When Mito Pereira drained a 28-footer for birdie on the 18th hole late Saturday at the PGA Championship it boosted his lead to three shots over Matt Fitzpatrick and Will Zalatoris, his two closest pursuers.

Three shots are significant. It’s not quite a magic number, but it is a significant number.

There are numerous cases of players coming back from two shots down to capture the Wanamaker Trophy. Collin Morikawa accomplished that feat just two years ago at Harding Park.

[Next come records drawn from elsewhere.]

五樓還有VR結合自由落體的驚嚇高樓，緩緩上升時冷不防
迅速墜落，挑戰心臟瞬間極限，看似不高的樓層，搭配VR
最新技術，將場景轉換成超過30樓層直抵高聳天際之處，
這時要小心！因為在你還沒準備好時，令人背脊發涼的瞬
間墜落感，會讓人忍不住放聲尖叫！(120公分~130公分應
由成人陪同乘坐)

Justin Thomas did the same in 2017 at Quail Hollow.

But three... Three shots are more difficult to overcome.

Over the last 20 years there have been 3 instances where a player came back from a deficit of three or more to win and it hasn’t happened since 2010; Martin Kaymer was four behind Nick Watney in 2010 at Whistling Straits and defeated Bubba Watson in a playoff, Padraig Harrington was three behind Ben Curtis in 2008 at Oakland Hills and Rich Beem was three behind Justin Leonard in 2002 at Hazeltine.

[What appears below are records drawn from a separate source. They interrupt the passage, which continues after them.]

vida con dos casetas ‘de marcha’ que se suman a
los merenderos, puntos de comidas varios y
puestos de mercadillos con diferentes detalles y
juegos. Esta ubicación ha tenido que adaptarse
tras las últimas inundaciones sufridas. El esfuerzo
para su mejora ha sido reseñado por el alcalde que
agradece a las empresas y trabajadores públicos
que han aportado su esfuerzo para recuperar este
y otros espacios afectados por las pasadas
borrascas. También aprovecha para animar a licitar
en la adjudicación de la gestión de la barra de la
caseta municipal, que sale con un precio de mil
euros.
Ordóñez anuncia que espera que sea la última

On the other end of the spectrum, there are 5 cases where the champion came from six or more strokes back to win, although none have happened recently. Here is a closer look at those PGA Championships:

1978: John Mahaffey at Oakmont
Mahaffey entered the final round seven shots behind Tom Watson, who began to falter early. Mahaffey shot a sensational final-round 66 to get into a sudden-death playoff with Watson and Jerry Pate. All three men parred the first playoff hole and Mahaffey drained a 12-footer for birdie on the second hole to win the title.

1959: Bob Rosburg at Minneapolis Golf Club
Rosburg entered the final round six shots behind Jerry Barber in the second year of stroke play for the PGA Championship. It was match play through 1957. In the final round Rosburg made five birdies in the first nine holes and ultimately shot 4-under 66 to win by one shot over Barber and Doug Sanders.

1977: Lanny Wadkins at Pebble Beach
Wadkins entered the final round six shots off the lead and in fourth place. Gene Littler was the leader. Wadkins was 27 years old at the time and shot 70, while Littler shot 76. The two men went into the first sudden-death playoff in the PGA Championship stroke-play era and Wadkins was the victor after only making par.

1989: Payne Stewart at Kemper Lakes
The late Payne Stewart was tied for 10th place heading into the final round, six shots behind Mike Reid. He was actually still trailing by five shots with three holes remaining in the championship but finished, birdie, birdie, par while Reid went bogey, double bogey, par in that same stretch. Stewart won by one shot over Reid, Andy Bean and Curtis Strange. It was his first of three major victories.

1995: Steve Elkington at Riviera
Elkington was six shots behind Ernie Els and shot an incredible 7-under 64 to get into a playoff with Colin Montgomerie, who shot 65. Els shot 72. In the sudden-death playoff on Riviera’s famed 18th hole, Elkington made birdie from 20 feet, Montgomerie missed from a shorter distance and the championship was over.

Note: The biggest final-round comeback in major championship history belongs to Paul Lawrie at the 1999 Open Championship at Carnoustie. The Scot came from 10 shots behind and beat Jean Van de Velde and Justin Leonard in a playoff.